Abstract :
In our previous work, illumination invariant object
recognition was achieved by normalizing the three color bands.We
further employed the compressed histogram of the chromaticity to
arrive at a valuable representation of an object which can facilitate
high retrieval accuracy. The first shortcoming of this method
lies in the usage of a uniform quantization scheme in obtaining the
chromaticity, which is not in agreement with the perception of the
human vision system. In this paper, we develop an approach using
the CIE UCS transform to circumvent this problem. Second, instead
of using uncompressed images to achieve the illumination invariant
indexing and retrieval, we carry out our indexing process
directly in the DCT domain by using several coefficients from each
macro-block.
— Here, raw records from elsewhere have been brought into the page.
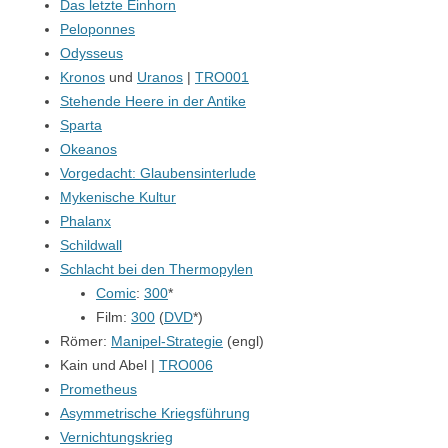
Das letzte Einhorn
Peloponnes
Odysseus
Kronos
und
Uranos
|
TRO001
Stehende Heere in der Antike
Sparta
Okeanos
Vorgedacht: Glaubensinterlude
Mykenische Kultur
Phalanx
Schildwall
Schlacht bei den Thermopylen
Comic
:
300
*
Film:
300
(
DVD
*)
Römer:
Manipel-Strategie
(engl)
Kain und Abel |
TRO006
Prometheus
Asymmetrische Kriegsführung
Vernichtungskrieg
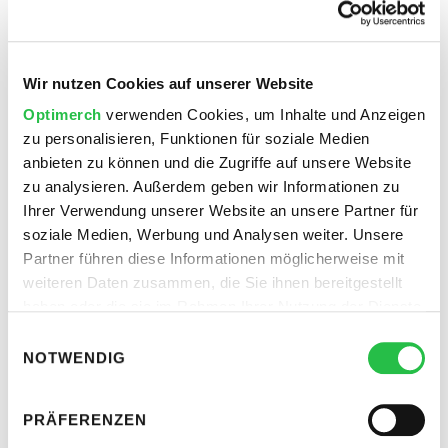
privaten, nicht kommerziellen Gebrauch gestattet.
Soweit die Inhalte auf dieser Seite nicht vom Betreiber
Wir nutzen Cookies auf unserer Website
erstellt wurden, werden die Urheberrechte Dritter
Optimerch
verwenden Cookies, um Inhalte und Anzeigen
beachtet. Insbesondere werden Inhalte Dritter als
zu personalisieren, Funktionen für soziale Medien
solche gekennzeichnet. Sollten Sie trotzdem auf eine
anbieten zu können und die Zugriffe auf unsere Website
Urheberrechtsverletzung aufmerksam werden, bitten
zu analysieren. Außerdem geben wir Informationen zu
wir um einen entsprechenden Hinweis. Bei
Ihrer Verwendung unserer Website an unsere Partner für
Bekanntwerden von Rechtsverletzungen werden wir
soziale Medien, Werbung und Analysen weiter. Unsere
derartige Inhalte umgehend entfernen.
Partner führen diese Informationen möglicherweise mit
weiteren Daten zusammen, die Sie ihnen bereitgestellt
Optimerch GmbH
haben oder die sie im Rahmen Ihrer Nutzung der Dienste
Ostenhellweg 50
gesammelt haben.
Einwilligungsauswahl
44135 Dortmund
NOTWENDIG
Geschäftsführer
Daniel Bruckhaus & Rüstem Göksu
PRÄFERENZEN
Third, in light of the special properties of the normalized
chromaticity histogram frames, the foundation of the ensuing
low-pass filtering, an additional step is inserted to render this
frame smoother thus resulting in a better data reduction. Fourth,
in order to facilitate efficient retrieval during data query phase,
which is of utmost importance in digital libraries, the 36-dimensional
model vectors as the indices of model images in digital libraries
are clustered by use of vector quantization techniques. This
clustering strategy reduces the searching space by order of magnitude.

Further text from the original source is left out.